Data items.
>>>>>

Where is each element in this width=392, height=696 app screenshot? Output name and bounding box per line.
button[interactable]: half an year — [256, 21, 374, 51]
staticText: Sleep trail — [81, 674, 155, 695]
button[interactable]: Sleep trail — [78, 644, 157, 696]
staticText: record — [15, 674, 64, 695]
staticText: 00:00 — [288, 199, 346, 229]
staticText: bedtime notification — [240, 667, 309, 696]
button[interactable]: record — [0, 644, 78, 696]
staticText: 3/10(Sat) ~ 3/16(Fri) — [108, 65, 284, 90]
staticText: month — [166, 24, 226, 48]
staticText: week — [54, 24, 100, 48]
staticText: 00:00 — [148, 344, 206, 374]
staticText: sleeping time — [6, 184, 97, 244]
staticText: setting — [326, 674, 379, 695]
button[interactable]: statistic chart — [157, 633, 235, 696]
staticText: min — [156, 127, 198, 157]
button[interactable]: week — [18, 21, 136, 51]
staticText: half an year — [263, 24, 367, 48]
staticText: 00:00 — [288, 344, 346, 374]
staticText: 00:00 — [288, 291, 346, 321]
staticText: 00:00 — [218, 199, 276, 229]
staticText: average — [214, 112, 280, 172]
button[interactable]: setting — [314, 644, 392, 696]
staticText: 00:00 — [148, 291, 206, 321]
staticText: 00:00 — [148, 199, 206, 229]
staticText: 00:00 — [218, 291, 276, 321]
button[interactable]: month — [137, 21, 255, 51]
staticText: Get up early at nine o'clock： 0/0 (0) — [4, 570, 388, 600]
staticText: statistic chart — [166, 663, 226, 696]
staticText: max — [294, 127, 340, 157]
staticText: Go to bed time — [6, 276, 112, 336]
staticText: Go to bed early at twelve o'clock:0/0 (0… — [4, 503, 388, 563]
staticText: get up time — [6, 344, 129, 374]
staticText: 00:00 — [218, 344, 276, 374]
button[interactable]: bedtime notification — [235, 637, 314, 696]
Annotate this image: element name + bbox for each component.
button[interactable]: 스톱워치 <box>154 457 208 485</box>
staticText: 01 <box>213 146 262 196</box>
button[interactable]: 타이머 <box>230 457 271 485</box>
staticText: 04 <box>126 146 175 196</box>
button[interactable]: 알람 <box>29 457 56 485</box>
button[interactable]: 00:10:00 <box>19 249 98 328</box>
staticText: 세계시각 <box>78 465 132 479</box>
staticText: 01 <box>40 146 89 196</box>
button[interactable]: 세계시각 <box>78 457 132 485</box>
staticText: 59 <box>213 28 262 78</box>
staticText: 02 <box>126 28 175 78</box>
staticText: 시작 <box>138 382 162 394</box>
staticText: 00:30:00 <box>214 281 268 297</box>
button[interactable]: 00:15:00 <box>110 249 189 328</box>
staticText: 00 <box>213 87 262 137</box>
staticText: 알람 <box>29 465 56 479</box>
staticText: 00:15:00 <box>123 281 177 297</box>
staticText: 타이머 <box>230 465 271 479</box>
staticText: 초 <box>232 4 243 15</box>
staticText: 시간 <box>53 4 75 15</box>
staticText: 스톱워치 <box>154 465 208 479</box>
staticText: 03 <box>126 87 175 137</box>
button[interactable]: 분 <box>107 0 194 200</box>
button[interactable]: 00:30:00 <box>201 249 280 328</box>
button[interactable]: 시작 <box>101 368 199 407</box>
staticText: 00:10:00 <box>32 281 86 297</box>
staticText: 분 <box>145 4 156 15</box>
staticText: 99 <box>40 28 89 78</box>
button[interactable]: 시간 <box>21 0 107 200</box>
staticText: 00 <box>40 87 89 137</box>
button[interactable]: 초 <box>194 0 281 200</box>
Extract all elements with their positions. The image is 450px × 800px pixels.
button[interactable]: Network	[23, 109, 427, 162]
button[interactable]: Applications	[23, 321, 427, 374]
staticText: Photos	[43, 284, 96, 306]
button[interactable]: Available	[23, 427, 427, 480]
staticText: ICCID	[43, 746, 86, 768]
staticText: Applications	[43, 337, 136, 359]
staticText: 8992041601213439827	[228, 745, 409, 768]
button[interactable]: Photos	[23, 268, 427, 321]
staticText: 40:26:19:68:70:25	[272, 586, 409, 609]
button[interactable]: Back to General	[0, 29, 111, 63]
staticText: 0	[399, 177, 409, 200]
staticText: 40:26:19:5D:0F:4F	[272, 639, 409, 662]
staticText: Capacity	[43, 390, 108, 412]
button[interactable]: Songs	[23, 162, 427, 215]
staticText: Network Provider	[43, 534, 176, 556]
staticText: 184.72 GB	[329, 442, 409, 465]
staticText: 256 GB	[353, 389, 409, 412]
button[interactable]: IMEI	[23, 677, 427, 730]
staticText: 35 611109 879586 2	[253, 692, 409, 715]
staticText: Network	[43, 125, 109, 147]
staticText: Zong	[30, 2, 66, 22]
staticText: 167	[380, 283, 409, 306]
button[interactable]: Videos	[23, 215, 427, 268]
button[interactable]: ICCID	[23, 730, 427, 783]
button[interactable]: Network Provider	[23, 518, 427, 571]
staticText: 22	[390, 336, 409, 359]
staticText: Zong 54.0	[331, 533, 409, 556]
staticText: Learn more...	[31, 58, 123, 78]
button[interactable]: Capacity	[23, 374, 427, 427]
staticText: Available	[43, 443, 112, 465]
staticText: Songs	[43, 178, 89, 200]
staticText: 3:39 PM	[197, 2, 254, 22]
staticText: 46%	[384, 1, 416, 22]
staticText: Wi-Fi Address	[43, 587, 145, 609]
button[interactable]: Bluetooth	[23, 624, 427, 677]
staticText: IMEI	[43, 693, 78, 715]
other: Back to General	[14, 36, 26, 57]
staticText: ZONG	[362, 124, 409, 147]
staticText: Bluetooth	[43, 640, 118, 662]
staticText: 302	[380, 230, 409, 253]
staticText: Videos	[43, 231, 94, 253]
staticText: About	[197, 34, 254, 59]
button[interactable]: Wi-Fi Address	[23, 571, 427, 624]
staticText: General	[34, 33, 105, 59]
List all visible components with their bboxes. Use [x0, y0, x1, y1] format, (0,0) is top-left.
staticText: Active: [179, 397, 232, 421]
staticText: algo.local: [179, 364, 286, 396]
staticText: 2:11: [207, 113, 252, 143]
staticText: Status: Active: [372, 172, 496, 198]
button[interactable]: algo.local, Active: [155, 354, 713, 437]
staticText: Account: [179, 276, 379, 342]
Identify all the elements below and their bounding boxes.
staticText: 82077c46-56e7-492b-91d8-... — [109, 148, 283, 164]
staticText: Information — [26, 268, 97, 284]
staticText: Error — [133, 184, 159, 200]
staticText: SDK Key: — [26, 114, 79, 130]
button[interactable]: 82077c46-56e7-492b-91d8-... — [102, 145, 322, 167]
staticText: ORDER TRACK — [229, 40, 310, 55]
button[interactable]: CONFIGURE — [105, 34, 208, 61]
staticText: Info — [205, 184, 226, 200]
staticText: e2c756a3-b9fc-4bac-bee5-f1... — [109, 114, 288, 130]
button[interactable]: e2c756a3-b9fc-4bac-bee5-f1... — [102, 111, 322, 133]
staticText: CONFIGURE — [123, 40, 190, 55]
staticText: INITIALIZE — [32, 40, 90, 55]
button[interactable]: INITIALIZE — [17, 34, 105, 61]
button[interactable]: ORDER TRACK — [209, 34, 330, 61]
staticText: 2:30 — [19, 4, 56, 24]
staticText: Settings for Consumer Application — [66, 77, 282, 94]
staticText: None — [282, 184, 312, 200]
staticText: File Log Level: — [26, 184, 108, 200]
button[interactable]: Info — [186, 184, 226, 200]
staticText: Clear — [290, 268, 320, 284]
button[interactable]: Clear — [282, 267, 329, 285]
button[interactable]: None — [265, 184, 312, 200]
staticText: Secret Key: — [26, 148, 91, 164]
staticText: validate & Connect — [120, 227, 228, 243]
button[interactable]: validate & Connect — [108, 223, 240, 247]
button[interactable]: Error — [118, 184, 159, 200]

<<<<<

Task to carry out. Make a copy of each line in the records that has the word "Available".

Solution to the exercise.
button[interactable]: Available	[23, 427, 427, 480]
staticText: Available	[43, 443, 112, 465]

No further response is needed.